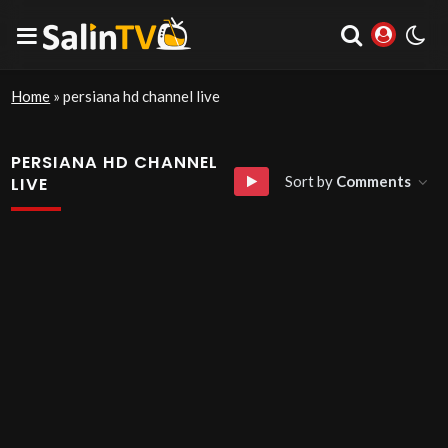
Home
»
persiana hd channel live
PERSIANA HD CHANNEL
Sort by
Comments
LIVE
...
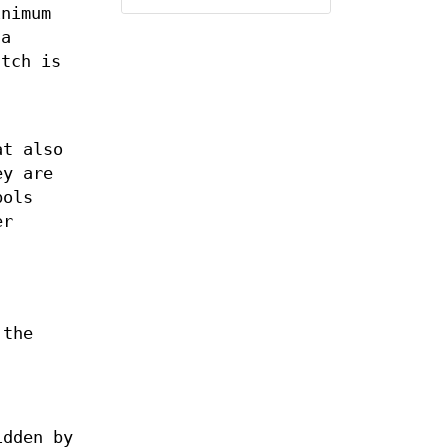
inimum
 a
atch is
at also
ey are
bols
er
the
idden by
...
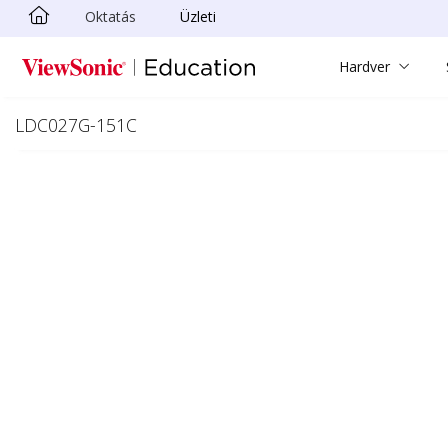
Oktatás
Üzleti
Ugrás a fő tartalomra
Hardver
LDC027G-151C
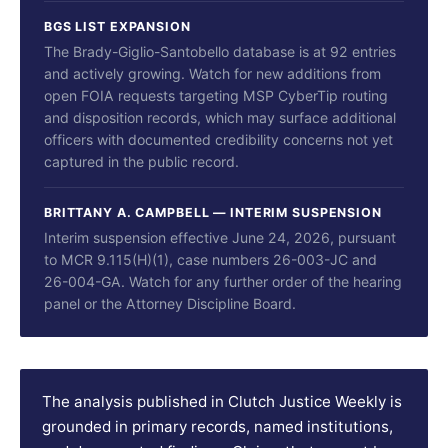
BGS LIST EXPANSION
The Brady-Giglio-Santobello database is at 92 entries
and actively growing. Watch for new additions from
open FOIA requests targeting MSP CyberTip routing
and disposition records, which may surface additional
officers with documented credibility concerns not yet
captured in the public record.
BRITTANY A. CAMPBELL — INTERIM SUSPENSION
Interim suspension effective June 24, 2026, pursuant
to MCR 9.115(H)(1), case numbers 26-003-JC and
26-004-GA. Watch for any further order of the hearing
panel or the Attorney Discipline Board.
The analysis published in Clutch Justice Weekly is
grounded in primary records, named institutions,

— Your assignment —
Check each line above for the string "Watch" and copy the ones that have it.

— Solution to the exercise —
and actively growing. Watch for new additions from
26-004-GA. Watch for any further order of the hearing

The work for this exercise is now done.